WORK INSTRUCTION ▸ Leave out the pictures and copy the remaining records exactly.

[Page images and extracted text]
:::
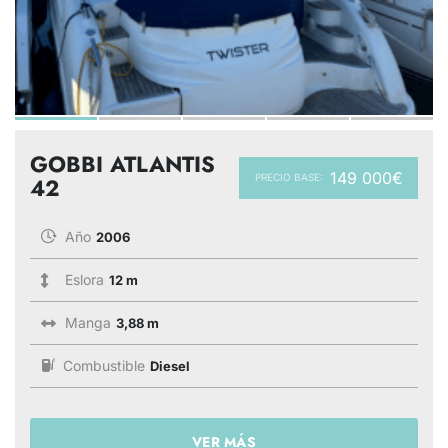
GOBBI ATLANTIS
149 000€
PRECIO BASE:
42
Año
2006
Eslora
12 m
Manga
3,88 m
Combustible
Diesel
VER MÁS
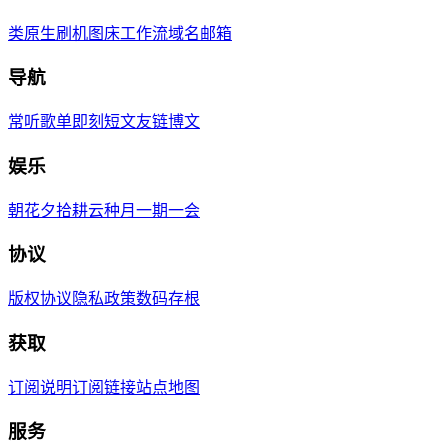
类原生刷机
图床工作流
域名邮箱
导航
常听歌单
即刻短文
友链博文
娱乐
朝花夕拾
耕云种月
一期一会
协议
版权协议
隐私政策
数码存根
获取
订阅说明
订阅链接
站点地图
服务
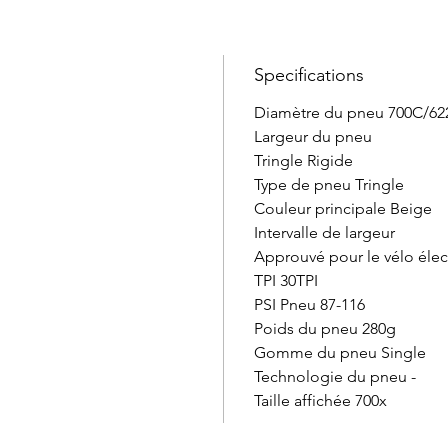
Specifications
Diamètre du pneu 700C/62
Largeur du pneu
Tringle Rigide
Type de pneu Tringle
Couleur principale Beige
Intervalle de largeur
Approuvé pour le vélo éle
TPI 30TPI
PSI Pneu 87-116
Poids du pneu 280g
Gomme du pneu Single
Technologie du pneu -
Taille affichée 700x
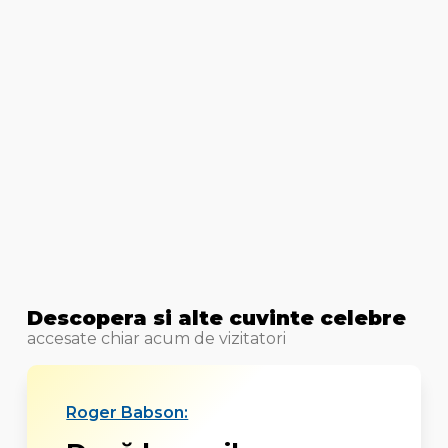
Descopera si alte cuvinte celebre
accesate chiar acum de vizitatori
Roger Babson:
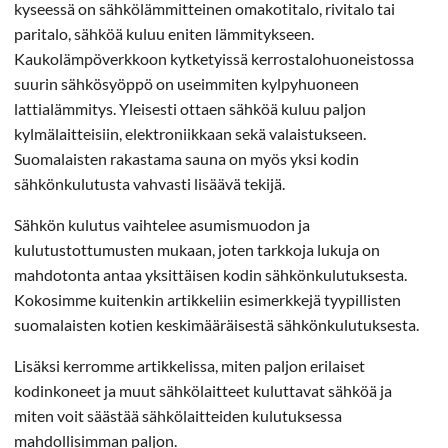
kyseessä on sähkölämmitteinen omakotitalo, rivitalo tai
paritalo, sähköä kuluu eniten lämmitykseen.
Kaukolämpöverkkoon kytketyissä kerrostalohuoneistossa
suurin sähkösyöppö on useimmiten kylpyhuoneen
lattialämmitys. Yleisesti ottaen sähköä kuluu paljon
kylmälaitteisiin, elektroniikkaan sekä valaistukseen.
Suomalaisten rakastama sauna on myös yksi kodin
sähkönkulutusta vahvasti lisäävä tekijä.
Sähkön kulutus vaihtelee asumismuodon ja
kulutustottumusten mukaan, joten tarkkoja lukuja on
mahdotonta antaa yksittäisen kodin sähkönkulutuksesta.
Kokosimme kuitenkin artikkeliin esimerkkejä tyypillisten
suomalaisten kotien keskimääräisestä sähkönkulutuksesta.
Lisäksi kerromme artikkelissa, miten paljon erilaiset
kodinkoneet ja muut sähkölaitteet kuluttavat sähköä ja
miten voit säästää sähkölaitteiden kulutuksessa
mahdollisimman paljon.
:::
ANSWER AREA ▸
GOBBI ATLANTIS
149 000€
PRECIO BASE:
42
Año
2006
Eslora
12 m
Manga
3,88 m
Combustible
Diesel
VER MÁS
类原生刷机
图床工作流
域名邮箱
导航
常听歌单
即刻短文
友链博文
娱乐
朝花夕拾
耕云种月
一期一会
协议
版权协议
隐私政策
数码存根
获取
订阅说明
订阅链接
站点地图
服务
Specifications
Diamètre du pneu 700C/62
Largeur du pneu
Tringle Rigide
Type de pneu Tringle
Couleur principale Beige
Intervalle de largeur
Approuvé pour le vélo éle
TPI 30TPI
PSI Pneu 87-116
Poids du pneu 280g
Gomme du pneu Single
Technologie du pneu -
Taille affichée 700x
Descopera si alte cuvinte celebre
accesate chiar acum de vizitatori
Roger Babson:
kyseessä on sähkölämmitteinen omakotitalo, rivitalo tai
paritalo, sähköä kuluu eniten lämmitykseen.
Kaukolämpöverkkoon kytketyissä kerrostalohuoneistossa
suurin sähkösyöppö on useimmiten kylpyhuoneen
lattialämmitys. Yleisesti ottaen sähköä kuluu paljon
kylmälaitteisiin, elektroniikkaan sekä valaistukseen.
Suomalaisten rakastama sauna on myös yksi kodin
sähkönkulutusta vahvasti lisäävä tekijä.
Sähkön kulutus vaihtelee asumismuodon ja
kulutustottumusten mukaan, joten tarkkoja lukuja on
mahdotonta antaa yksittäisen kodin sähkönkulutuksesta.
Kokosimme kuitenkin artikkeliin esimerkkejä tyypillisten
suomalaisten kotien keskimääräisestä sähkönkulutuksesta.
Lisäksi kerromme artikkelissa, miten paljon erilaiset
kodinkoneet ja muut sähkölaitteet kuluttavat sähköä ja
miten voit säästää sähkölaitteiden kulutuksessa
mahdollisimman paljon.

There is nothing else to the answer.